Open ellurunaresh opened 6 years ago

ellurunaresh commented 6 years ago

I am training g2p model. The loss between step 191401 and 191501 was very small ideally it should stop the training but didn't happen. Is there any way to set the stopping criteria during training the model. Please give me guidance.

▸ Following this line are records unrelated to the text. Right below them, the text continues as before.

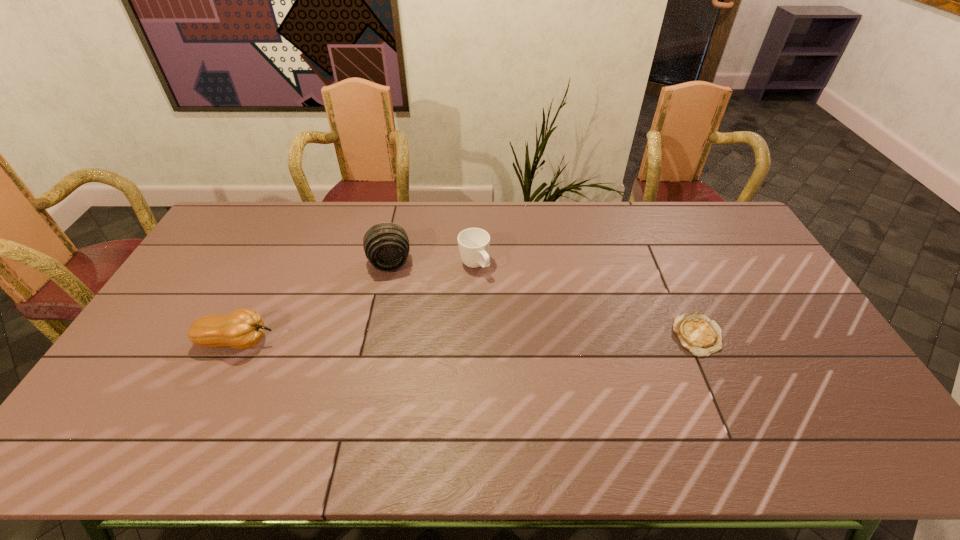 Locate an element on the screen. The width and height of the screenshot is (960, 540). gourd is located at coordinates (243, 328).

Find the location of a particular element. The width and height of the screenshot is (960, 540). quiche is located at coordinates (696, 333).

This screenshot has width=960, height=540. Find the location of `the rightmost object`. the rightmost object is located at coordinates (696, 333).

The width and height of the screenshot is (960, 540). What are the coordinates of `cup` in the screenshot? It's located at (473, 243).

The width and height of the screenshot is (960, 540). I want to click on telephoto lens, so click(386, 245).

Find the location of a particular element. Image resolution: width=960 pixels, height=540 pixels. the tallest object is located at coordinates (386, 245).

The image size is (960, 540). I want to click on free space located on the stem side of the gourd, so click(299, 342).

Where is `free region located on the front of the quiche`? The image size is (960, 540). free region located on the front of the quiche is located at coordinates (717, 379).

In order to click on vacant space situated with the handle on the side of the cup in this screenshot , I will do `click(499, 300)`.

Identify the location of free space located 0.150m with the handle on the side of the cup. Image resolution: width=960 pixels, height=540 pixels. (506, 308). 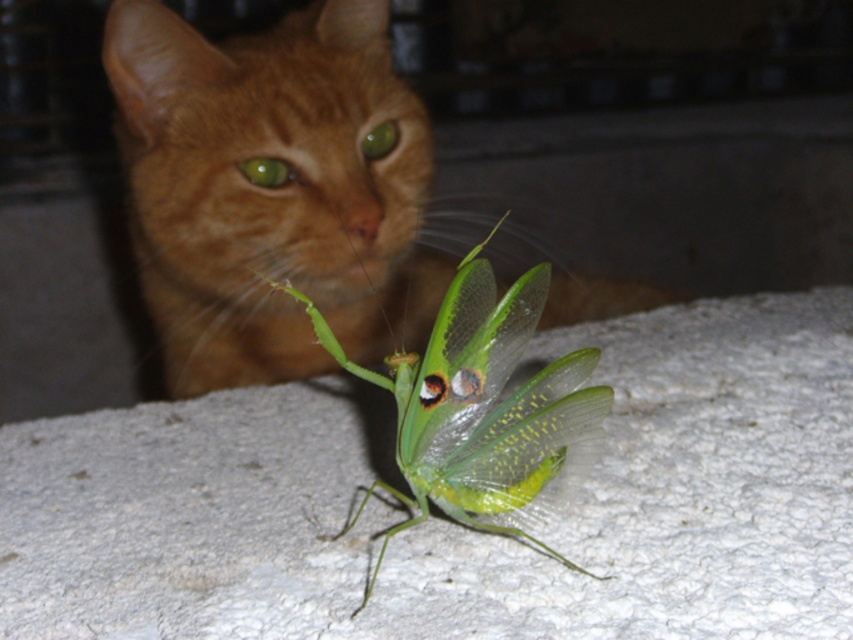 You are a photographer who wants to capture a closeup of both the orange fur cat at upper center and the green translucent mantis at center. Given their sizes, will the mantis be easier to focus on than the cat?

The orange fur cat at upper center is larger in size than the green translucent mantis at center, so the cat will be easier to focus on due to its larger size.

You are a photographer trying to capture a close shot of the green translucent mantis at center. However, the orange fur cat at upper center is blocking your view. Can you move the cat to the side so you can get a clear shot of the mantis?

The orange fur cat at upper center is located above the green translucent mantis at center, so if you move the cat downward, you can get a clear shot of the mantis. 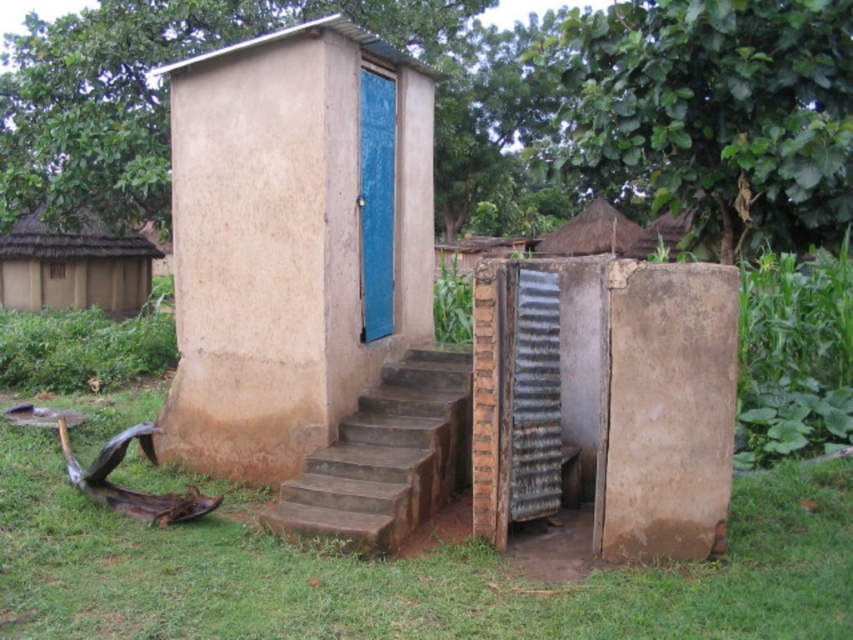 Question: Which of these objects is positioned farthest from the matte clay hut at center?

Choices:
 (A) green grass at lower center
 (B) blue textured door at center
 (C) thatched roof hut at upper left

Answer: (C)

Question: Is matte clay hut at center below blue textured door at center?

Choices:
 (A) yes
 (B) no

Answer: (A)

Question: Which is farther from the thatched roof hut at upper left?

Choices:
 (A) blue textured door at center
 (B) green grass at lower center
 (C) brown concrete stairs at center
 (D) thatched straw hut at center

Answer: (B)

Question: Among these objects, which one is farthest from the camera?

Choices:
 (A) brown concrete stairs at center
 (B) matte clay hut at center
 (C) green grass at lower center
 (D) blue textured door at center

Answer: (D)

Question: Is matte clay hut at center to the right of thatched roof hut at upper left from the viewer's perspective?

Choices:
 (A) no
 (B) yes

Answer: (B)

Question: Does brown concrete stairs at center appear under thatched straw hut at center?

Choices:
 (A) no
 (B) yes

Answer: (B)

INFO:tensorflow:step = 191201, loss = 0.00049841707 (75.472 sec) [2018-07-05 14:09:17,385] step = 191201, loss = 0.00049841707 (75.472 sec) INFO:tensorflow:global_step/sec: 1.32075 [2018-07-05 14:10:33,098] global_step/sec: 1.32075 INFO:tensorflow:step = 191301, loss = 0.00062228605 (75.715 sec) [2018-07-05 14:10:33,099] step = 191301, loss = 0.00062228605 (75.715 sec) INFO:tensorflow:global_step/sec: 1.3279 [2018-07-05 14:11:48,405] global_step/sec: 1.3279 INFO:tensorflow:step = 191401, loss = 0.00045523737 (75.307 sec) [2018-07-05 14:11:48,407] step = 191401, loss = 0.00045523737 (75.307 sec) INFO:tensorflow:global_step/sec: 1.32259 [2018-07-05 14:13:04,014] global_step/sec: 1.32259 INFO:tensorflow:step = 191501, loss = 0.00040539462 (75.609 sec) [2018-07-05 14:13:04,015] step = 191501, loss = 0.00040539462 (75.609 sec)

nurtas-m commented 6 years ago

Hello, @ellurunaresh No, we did not include the stopping criteria still.

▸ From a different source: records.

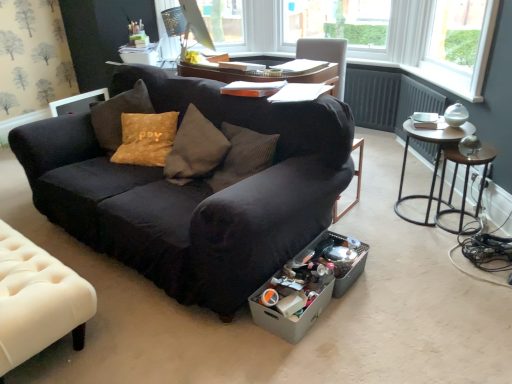 I want to click on free region under metallic round table at right (from a real-world perspective), so click(x=414, y=210). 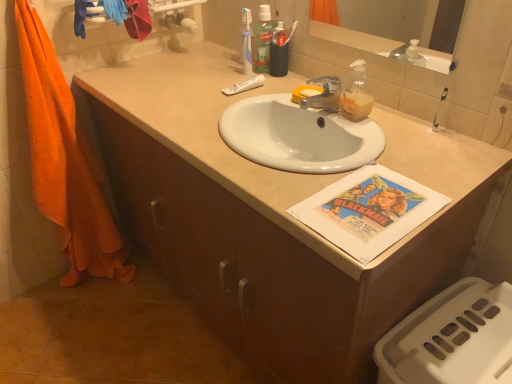 Question: From the image's perspective, is silver metallic faucet at center on orange cotton towel at left?

Choices:
 (A) yes
 (B) no

Answer: (A)

Question: From a real-world perspective, is silver metallic faucet at center under orange cotton towel at left?

Choices:
 (A) yes
 (B) no

Answer: (B)

Question: Does silver metallic faucet at center appear on the right side of orange cotton towel at left?

Choices:
 (A) yes
 (B) no

Answer: (A)

Question: Are silver metallic faucet at center and orange cotton towel at left making contact?

Choices:
 (A) no
 (B) yes

Answer: (A)

Question: Considering the relative positions of silver metallic faucet at center and orange cotton towel at left in the image provided, is silver metallic faucet at center behind orange cotton towel at left?

Choices:
 (A) yes
 (B) no

Answer: (A)

Question: From the image's perspective, is silver metallic faucet at center above or below orange cotton towel at left?

Choices:
 (A) below
 (B) above

Answer: (B)

Question: Choose the correct answer: Is silver metallic faucet at center inside orange cotton towel at left or outside it?

Choices:
 (A) outside
 (B) inside

Answer: (A)

Question: Is silver metallic faucet at center taller or shorter than orange cotton towel at left?

Choices:
 (A) short
 (B) tall

Answer: (A)

Question: Based on their positions, is silver metallic faucet at center located to the left or right of orange cotton towel at left?

Choices:
 (A) left
 (B) right

Answer: (B)

Question: In the image, is silver metallic faucet at center positioned in front of or behind white matte tube at center?

Choices:
 (A) behind
 (B) front

Answer: (B)

Question: Based on their positions, is silver metallic faucet at center located to the left or right of white matte tube at center?

Choices:
 (A) right
 (B) left

Answer: (A)

Question: Is point (329, 96) closer or farther from the camera than point (229, 87)?

Choices:
 (A) closer
 (B) farther

Answer: (A)

Question: From their relative heights in the image, would you say silver metallic faucet at center is taller or shorter than white matte tube at center?

Choices:
 (A) short
 (B) tall

Answer: (B)

Question: Is green plastic mouthwash at upper center taller or shorter than white matte tube at center?

Choices:
 (A) short
 (B) tall

Answer: (B)

Question: Based on their sizes in the image, would you say green plastic mouthwash at upper center is bigger or smaller than white matte tube at center?

Choices:
 (A) big
 (B) small

Answer: (A) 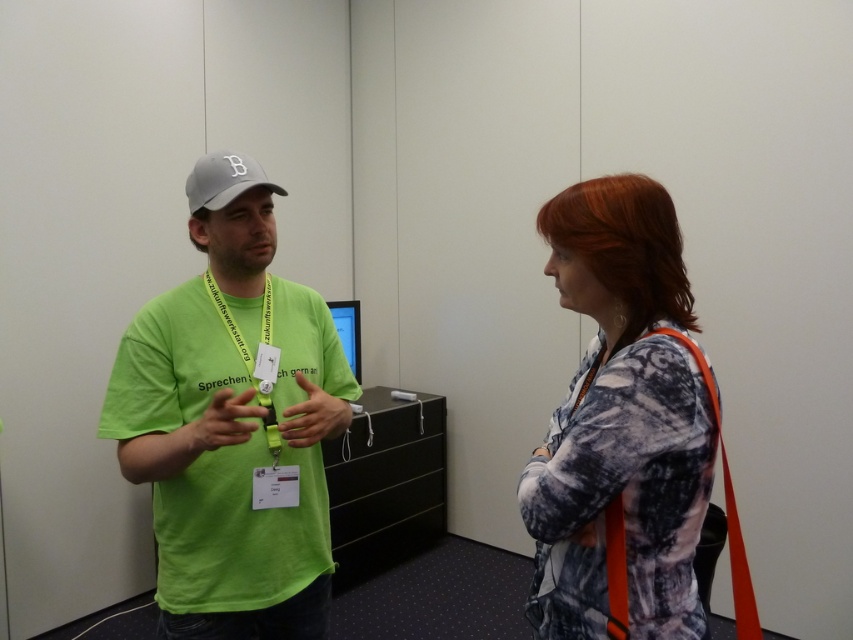 You are a photographer trying to capture a candid shot of both the patterned fabric blouse at right and the gray fabric baseball cap at upper left in the same frame. Which object should you focus on first to ensure both are in sharp focus?

You should focus on the gray fabric baseball cap at upper left first because it is farther away from the viewer than the patterned fabric blouse at right, ensuring both will be in focus when using a camera with a fixed focal plane.

You are organizing a photo shoot and need to ensure that the patterned fabric blouse at right and the gray fabric baseball cap at upper left are visible in the frame. Based on their sizes, which object should you prioritize positioning closer to the camera to maintain clarity?

The patterned fabric blouse at right is wider than the gray fabric baseball cap at upper left, so you should prioritize positioning the patterned fabric blouse at right closer to the camera to maintain clarity. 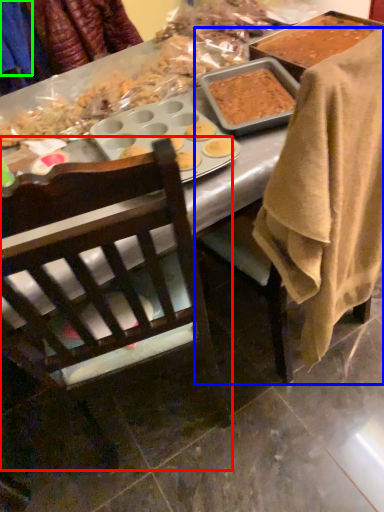 Question: Which object is the closest to the chair (highlighted by a red box)? Choose among these: chair (highlighted by a blue box) or clothing (highlighted by a green box).

Choices:
 (A) chair
 (B) clothing

Answer: (A) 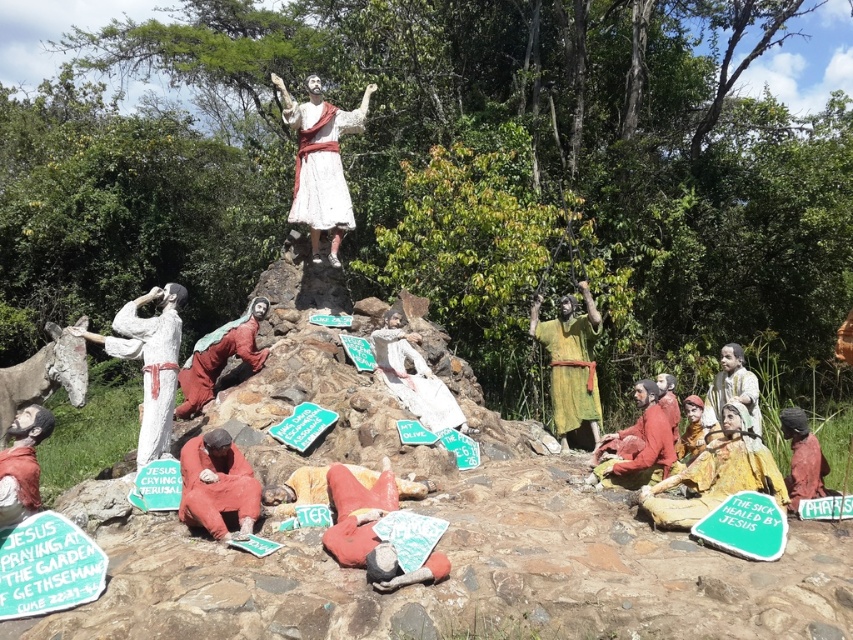 Is white matte statue at upper center wider than matte gold statue at lower right?

Indeed, white matte statue at upper center has a greater width compared to matte gold statue at lower right.

The image size is (853, 640). Describe the element at coordinates (320, 163) in the screenshot. I see `white matte statue at upper center` at that location.

Locate an element on the screen. This screenshot has width=853, height=640. white matte statue at upper center is located at coordinates (320, 163).

Who is higher up, matte red robe at center or smooth gray statue at center?

smooth gray statue at center is above.

Is the position of matte red robe at center less distant than that of smooth gray statue at center?

Yes.

Where is `matte red robe at center`? This screenshot has height=640, width=853. matte red robe at center is located at coordinates (299, 490).

Does matte red statue at lower center appear on the left side of brown textured fabric at lower right?

Yes, matte red statue at lower center is to the left of brown textured fabric at lower right.

Is point (372, 536) more distant than point (804, 481)?

No, it is not.

Between point (442, 579) and point (793, 458), which one is positioned behind?

The point (793, 458) is more distant.

I want to click on matte red statue at lower center, so click(370, 529).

ellurunaresh commented 6 years ago

Thanks for the reply. 1)Is there any documentation or blog which could explain the training log details. 2) Can I change the learning rate and optimizer function?

nurtas-m commented 6 years ago

1) All of the training log details printed by tensor2tensor's transformer model. So, I think you may search the explanations of the logs in tensor2tensor project. 2) Please, clone the latest version of g2p-seq2seq. I have just added the possibility of changing hparams. So, if you want to change learning_rate, optimizer or other parameters defined in transformer_base hyper parameters set, you can just specify them in --hparams flag: g2p-seq2seq --train train_dictionary.dic --model_dir model_folder_path --hparams "learning_rate=0.5,optimizer=Adam" All default values of transformer_base hyper parameters set you can see in tensor2tensor's transformer.py module

ellurunaresh commented 6 years ago

I was training g2p model. My dictionary has 0.4M entries. I found as the number of steps increases my validation accuracy fluctuating. To overcome the overfitting problem, I tried to change the learning rate from 0.2 to 0.1 and also used dropout regularizer of 0.3 to hparams.relu_dropout, hparams.attention_dropout, hparams.layer_prepostprocess_dropout, hparams.symbol_dropout and hparams.dropout. The dropout gave worse than earlier results. Please provide me any solution to overcome this problem.

Does anybody faced this kind of problem?